SPOILER ALERT!

You Only Live Twice

You Only Live Twice (James Bond, #12) - Ian Fleming

‘Balls, James. You’ve been running through a bad patch. We all hit ‘em sometimes.’

(And by “bad patch” he means “severe depression”.)

‘M. just thought you’d be the best man for the job. You know he’s got an entirely misplaced opinion of your abilities.’

(Yes. Yes he has.)

 

Bond is understandably depressed after the events of On Her Majesty’s Secret Service. After screwing up two assignments and generally losing the will to live, Bond is sent to Japan to try to winkle some spy secrets out of Tiger Tanaka, the head of Japanese intelligence.
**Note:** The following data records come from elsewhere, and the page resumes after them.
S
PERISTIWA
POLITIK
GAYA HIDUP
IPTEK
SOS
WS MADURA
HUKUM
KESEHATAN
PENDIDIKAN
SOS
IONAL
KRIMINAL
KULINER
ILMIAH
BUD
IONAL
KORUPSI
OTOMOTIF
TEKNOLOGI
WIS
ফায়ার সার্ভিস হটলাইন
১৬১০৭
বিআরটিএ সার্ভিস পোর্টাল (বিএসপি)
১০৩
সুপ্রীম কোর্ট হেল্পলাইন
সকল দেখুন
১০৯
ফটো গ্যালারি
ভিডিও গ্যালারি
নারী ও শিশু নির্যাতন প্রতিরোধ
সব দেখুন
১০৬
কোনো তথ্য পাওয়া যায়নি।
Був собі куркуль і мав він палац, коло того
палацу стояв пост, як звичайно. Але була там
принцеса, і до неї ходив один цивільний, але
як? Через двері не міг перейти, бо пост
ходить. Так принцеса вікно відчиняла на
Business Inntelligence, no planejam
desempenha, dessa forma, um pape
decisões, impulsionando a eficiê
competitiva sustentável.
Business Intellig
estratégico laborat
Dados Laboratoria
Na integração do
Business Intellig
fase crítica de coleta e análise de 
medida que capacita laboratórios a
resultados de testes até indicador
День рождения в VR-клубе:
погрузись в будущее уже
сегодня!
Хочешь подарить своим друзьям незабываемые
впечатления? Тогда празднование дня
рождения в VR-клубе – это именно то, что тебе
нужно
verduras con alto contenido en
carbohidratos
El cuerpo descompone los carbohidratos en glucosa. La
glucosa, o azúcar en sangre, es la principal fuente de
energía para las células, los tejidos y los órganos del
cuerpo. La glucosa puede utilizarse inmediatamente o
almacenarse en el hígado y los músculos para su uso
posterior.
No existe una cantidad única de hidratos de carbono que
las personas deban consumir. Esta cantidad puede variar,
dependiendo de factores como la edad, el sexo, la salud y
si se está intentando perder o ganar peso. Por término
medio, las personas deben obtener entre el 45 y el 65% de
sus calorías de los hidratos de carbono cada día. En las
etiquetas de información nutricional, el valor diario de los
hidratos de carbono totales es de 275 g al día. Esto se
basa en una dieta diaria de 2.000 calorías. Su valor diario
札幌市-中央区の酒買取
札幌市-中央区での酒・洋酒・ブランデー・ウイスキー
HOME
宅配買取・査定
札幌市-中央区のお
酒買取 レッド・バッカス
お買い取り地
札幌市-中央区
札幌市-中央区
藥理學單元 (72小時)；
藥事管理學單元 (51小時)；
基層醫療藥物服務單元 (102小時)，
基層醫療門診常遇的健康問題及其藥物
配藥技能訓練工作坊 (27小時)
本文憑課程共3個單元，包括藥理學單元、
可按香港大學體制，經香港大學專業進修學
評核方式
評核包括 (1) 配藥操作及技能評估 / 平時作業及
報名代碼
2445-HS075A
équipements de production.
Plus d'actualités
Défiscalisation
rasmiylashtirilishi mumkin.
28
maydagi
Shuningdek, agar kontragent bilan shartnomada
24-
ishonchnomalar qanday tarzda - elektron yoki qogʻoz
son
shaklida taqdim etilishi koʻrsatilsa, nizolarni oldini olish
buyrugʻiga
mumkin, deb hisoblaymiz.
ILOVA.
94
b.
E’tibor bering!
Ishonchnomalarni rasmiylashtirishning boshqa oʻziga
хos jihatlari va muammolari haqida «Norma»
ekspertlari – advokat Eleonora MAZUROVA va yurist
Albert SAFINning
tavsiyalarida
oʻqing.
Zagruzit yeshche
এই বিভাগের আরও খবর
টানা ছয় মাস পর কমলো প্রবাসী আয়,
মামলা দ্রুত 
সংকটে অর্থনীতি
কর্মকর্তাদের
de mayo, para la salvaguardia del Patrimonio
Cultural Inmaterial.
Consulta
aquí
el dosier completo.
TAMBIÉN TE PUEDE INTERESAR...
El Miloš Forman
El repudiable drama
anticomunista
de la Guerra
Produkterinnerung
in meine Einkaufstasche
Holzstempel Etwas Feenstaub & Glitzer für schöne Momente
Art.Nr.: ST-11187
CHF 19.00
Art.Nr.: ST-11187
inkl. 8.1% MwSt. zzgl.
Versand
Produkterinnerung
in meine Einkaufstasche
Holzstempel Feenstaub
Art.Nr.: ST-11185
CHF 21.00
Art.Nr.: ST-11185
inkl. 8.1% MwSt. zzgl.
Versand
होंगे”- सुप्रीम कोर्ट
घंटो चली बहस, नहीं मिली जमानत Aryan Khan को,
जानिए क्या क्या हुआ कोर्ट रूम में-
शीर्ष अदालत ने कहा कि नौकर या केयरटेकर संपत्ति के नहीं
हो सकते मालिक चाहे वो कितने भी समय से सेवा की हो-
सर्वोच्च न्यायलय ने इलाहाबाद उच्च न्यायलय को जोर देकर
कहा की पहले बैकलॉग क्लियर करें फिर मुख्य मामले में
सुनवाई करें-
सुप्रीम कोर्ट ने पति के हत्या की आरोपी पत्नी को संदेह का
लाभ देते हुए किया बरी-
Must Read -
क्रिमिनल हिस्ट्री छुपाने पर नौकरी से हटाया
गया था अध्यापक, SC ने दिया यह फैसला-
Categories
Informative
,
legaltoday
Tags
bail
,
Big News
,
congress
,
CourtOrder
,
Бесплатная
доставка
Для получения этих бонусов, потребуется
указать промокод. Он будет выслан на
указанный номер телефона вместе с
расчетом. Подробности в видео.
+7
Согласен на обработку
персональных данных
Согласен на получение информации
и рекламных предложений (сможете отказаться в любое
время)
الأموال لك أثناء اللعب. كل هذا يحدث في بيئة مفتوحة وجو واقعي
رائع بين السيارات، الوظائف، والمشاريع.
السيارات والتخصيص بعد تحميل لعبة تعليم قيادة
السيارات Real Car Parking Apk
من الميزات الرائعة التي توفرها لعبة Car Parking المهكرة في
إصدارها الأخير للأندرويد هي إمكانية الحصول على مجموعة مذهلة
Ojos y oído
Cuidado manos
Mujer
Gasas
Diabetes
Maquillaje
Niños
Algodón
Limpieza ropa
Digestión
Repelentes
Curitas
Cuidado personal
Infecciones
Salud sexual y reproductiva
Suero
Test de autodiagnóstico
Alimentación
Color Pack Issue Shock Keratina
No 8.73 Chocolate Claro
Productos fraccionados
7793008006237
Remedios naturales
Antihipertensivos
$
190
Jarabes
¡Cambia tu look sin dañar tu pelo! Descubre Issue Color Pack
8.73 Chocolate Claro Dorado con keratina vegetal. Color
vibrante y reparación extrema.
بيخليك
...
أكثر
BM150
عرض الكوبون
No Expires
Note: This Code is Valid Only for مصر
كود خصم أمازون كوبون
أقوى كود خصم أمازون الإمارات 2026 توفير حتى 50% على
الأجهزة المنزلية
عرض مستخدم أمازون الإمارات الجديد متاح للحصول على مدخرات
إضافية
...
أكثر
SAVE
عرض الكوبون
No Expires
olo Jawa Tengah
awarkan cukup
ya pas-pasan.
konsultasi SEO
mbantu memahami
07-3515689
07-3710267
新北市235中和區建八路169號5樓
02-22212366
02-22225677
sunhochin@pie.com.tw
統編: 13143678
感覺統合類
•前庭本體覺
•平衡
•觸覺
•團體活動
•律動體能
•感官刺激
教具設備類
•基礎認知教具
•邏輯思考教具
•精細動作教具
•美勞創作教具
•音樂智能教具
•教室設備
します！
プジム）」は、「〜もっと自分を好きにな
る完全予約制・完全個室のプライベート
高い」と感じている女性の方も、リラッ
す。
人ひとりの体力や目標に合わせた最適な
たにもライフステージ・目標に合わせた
In exchange for these secrets, Bond is asked to cosplay as a deaf and dumb Japanese guy in a groan-worthy display of literary yellowface to infiltrate Doctor Shatterhand’s Castle of DEATH, which sounds cool but is really just an old castle with a garden full of fumaroles and poisonous plants and venomous insects that’s become a popular place for people to commit suicide.

 

BUT WAIT!

 

Doctor Shatterhand is really Bond’s nemesis, Blofeld, and he has to be assassinated because he’s “collecting death” and this whole suicide thing is super embarrassing for the Japanese government, even though suicide is regarded culturally as a perfectly good way to restore your family’s honor, and this Castle of DEATH is saving the Transportation Dept. heaps of trouble by luring potential suicides away from train tracks all over the nation. Still, it’s unacceptable and this “Doctor” must die by a non-Japanese hand, because reasons.

 

So Bond, thirsty for revenge and totally prepared after a crash course in Japanese culture and a whole afternoon of watching other people train as ninjas, sets out to slay the dragon with the help of Kissy Suzuki, a former Hollywood actress who speaks English and might be slightly psychotic since she wants to keep Bond and love him and pet him and call him George. FOR-EV-ER. Or at least until he wanders off into Russia to find clues to his past after a traumatic brain injury leaves him with near-total amnesia.

 

(Actual footage of book’s plot.)

 

Seriously, though, the star of this book is Japanese culture, to which Fleming actually manages to provide some accurate insight (aside from some absurd assertions about sumo wrestlers, but I’m not convinced that wasn’t a case of Tiger Tanaka taking the piss). The rest is . . . well, I suppose it’s justification for my mental association of these books with old Dirk Pitt novels. All that was missing was a Clive Cussler cameo.